Got a 150kg deadlift (x3) up the other day, my previous PB was 200kg (x1) about 18months ago... But I'v had some time off from lifting (lazyness) so lost a little strength

I don't mind playing playstation/ computer games, but I havent done it in a while.
Also building PC's too, I tried my hand at scratchbuilding a couple of chassis, and installing custom watercooling loops. It was fun but I needed more space for the fabrication stuff.

I do watch a lot of TV shows, but not many movies


Once I get a shed I can finally complete a few projects! haha


----------



## wingnut163

i build 1/14 semi trucks that are RCed.
i build ships in bottles..
i build plastic ship models and motorized them then RC.


----------



## Grabbem88

I love to see your 1/14 semI!! 

Wingnut you scale yours out??

The smallest Rc I got is a 1/18 rock crawler that ended up a 1/16 after stretched chassis and 2.2 wheels


----------



## broox

yep, seconding pics of the semi!


----------



## THE TYCO MAN

I like 1:24 and 1:25 auto stuff, slightly into coins and "mantiques" and getting big and bigger into HO scale slot cars (really just 1:64 scale).


----------



## iamwhiteshadow

Now I have to ask would it be ok to post photos of our stuff?

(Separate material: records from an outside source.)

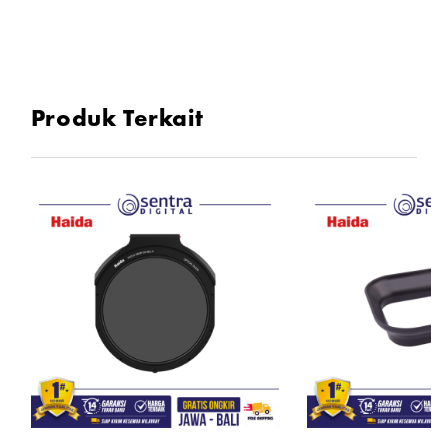
Produk Terkait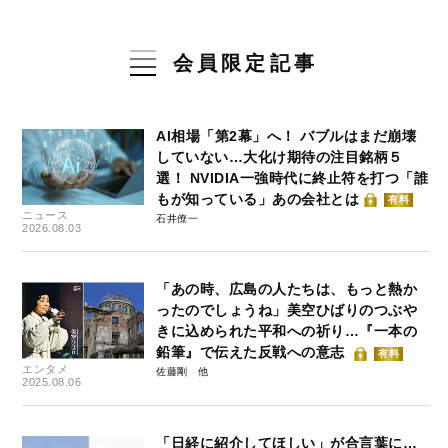
会員限定記事
AI相場「第2幕」へ！ バブルはまだ崩壊
していない…大化け期待の注目銘柄５
選！ NVIDIA一強時代に終止符を打つ「誰
もが知っている」あの会社とは
有料
ニュース
石井僚一
2026.08.03
「あの時、広島の人たちは、もっと熱か
ったのでしょうね」美空ひばりのつぶや
きに込められた平和への祈り…『一本の
鉛筆』で伝えた反戦への意志
有料
エンタメ
佐藤剛
2025.08.06
「日経に紹介してほしい」が合言葉に…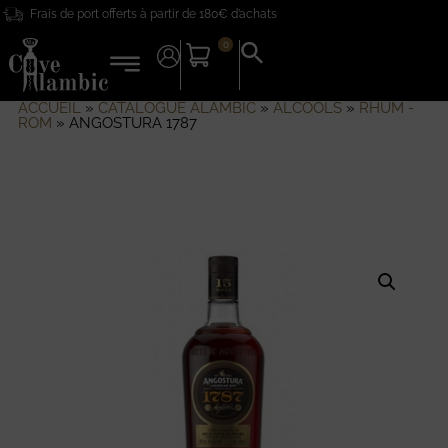
Frais de port offerts à partir de 180€ d’achats
0
Search
for:
Search Button
ACCUEIL
»
CATALOGUE ALAMBIC
»
ALCOOLS
»
RHUM -
ROM
»
ANGOSTURA 1787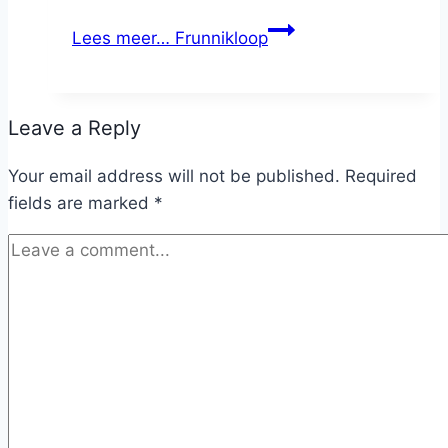
Lees meer…
Frunnikloop
Leave a Reply
Your email address will not be published.
Required
fields are marked
*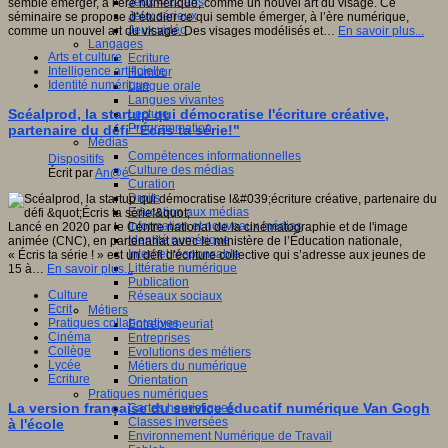
Jeux 4/12 ans
semble émerger, à l’ère numérique, comme un nouvel art du visage. Ce
Jeux sérieux
séminaire se propose d’étudier ce qui semble émerger, à l’ère numérique,
Jeux vidéo
comme un nouvel art du visage. Des visages modélisés et…
En savoir plus...
Langages
Arts et culture
Ecriture
Intelligence artificielle
Humour
Identité numérique
Langue orale
Langues vivantes
Scéalprod, la startup qui démocratise l'écriture créative,
Lecture
Programmation
partenaire du défi "Écris ta série!"
Médias
Compétences informationnelles
Dispositifs
Culture des médias
Écrit par
An@é
Curation
Droits
Education aux médias
Information et nouveaux médias
Lancé en 2020 par le Centre national de la cinématographie et de l'image
Identité numérique
animée (CNC), en partenariat avec le ministère de l’Éducation nationale,
Internet responsable
« Écris ta série ! » est un défi d'écriture collective qui s’adresse aux jeunes de
Littératie numérique
15 à…
En savoir plus...
Publication
Culture
Réseaux sociaux
Ecrit
Métiers
Pratiques collaboratives
Entrepreneuriat
Cinéma
Entreprises
Collège
Evolutions des métiers
Lycée
Métiers du numérique
Ecriture
Orientation
Pratiques numériques
La version française du service éducatif numérique Van Gogh
Cartes heuristiques
Classes inversées
à l'école
Environnement Numérique de Travail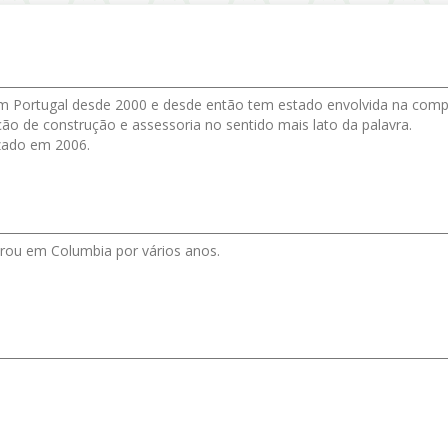
em Portugal desde 2000 e desde então tem estado envolvida na com
ação de construção e assessoria no sentido mais lato da palavra.
izado em 2006.
orou em Columbia por vários anos.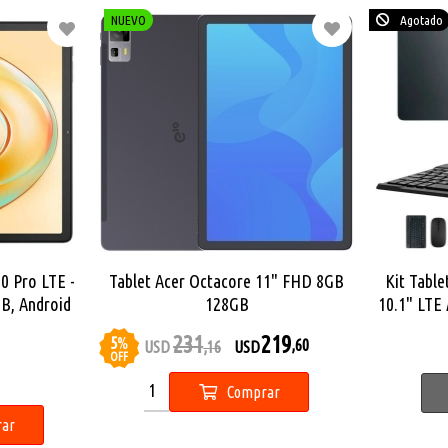
NUEVO
Agotado
0 Pro LTE -
Tablet Acer Octacore 11" FHD 8GB
Kit Table
B, Android
128GB
10.1" LTE
as HD
+ 128 GB
231
219
5
%
,60
USD
,16
USD
OFF
Comprar
ar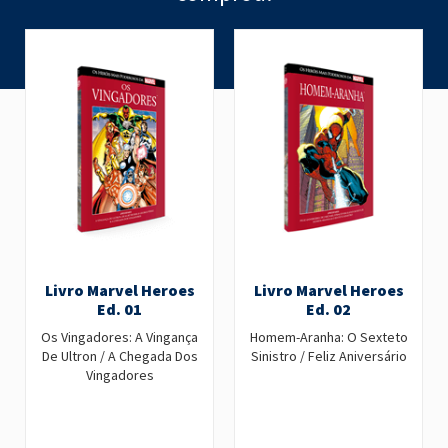
Livro Marvel Heroes
Livro Marvel Heroes
Ed. 01
Ed. 02
Os Vingadores: A Vingança
Homem-Aranha: O Sexteto
De Ultron / A Chegada Dos
Sinistro / Feliz Aniversário
Vingadores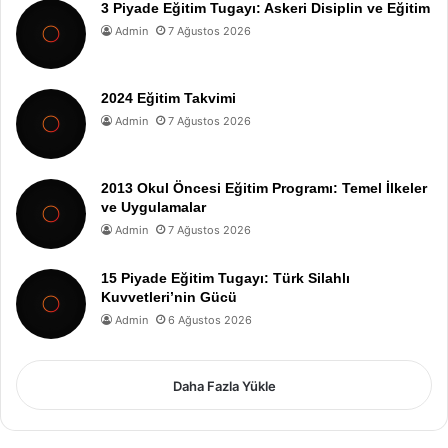
3 Piyade Eğitim Tugayı: Askeri Disiplin ve Eğitim
Admin
7 Ağustos 2026
2024 Eğitim Takvimi
Admin
7 Ağustos 2026
2013 Okul Öncesi Eğitim Programı: Temel İlkeler
ve Uygulamalar
Admin
7 Ağustos 2026
15 Piyade Eğitim Tugayı: Türk Silahlı
Kuvvetleri’nin Gücü
Admin
6 Ağustos 2026
Daha Fazla Yükle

I love trains and landscaping but I would love to see others other hobie work as well?


----------



## broox

ofcourse you can post stuff like that. its a community


----------



## dannyrandomstate

I've got a 71 International M-800 Postal that is slowly getting back on the road. And then there's the guns.


----------



## yak-54

large scale aerobatic Planes


----------



## matt785115

I always love watching those planes at the park. they are amazing.


----------



## yak-54

matt785115 said:


> I always love watching those planes at the park. they are amazing.


must be a big park my one is over 9 1/2 feet


----------



## Big Ed

iamwhiteshadow said:


> Now I have to ask would it be ok to post photos of our stuff? I love trains and landscaping but I would love to see others other hobie work as well?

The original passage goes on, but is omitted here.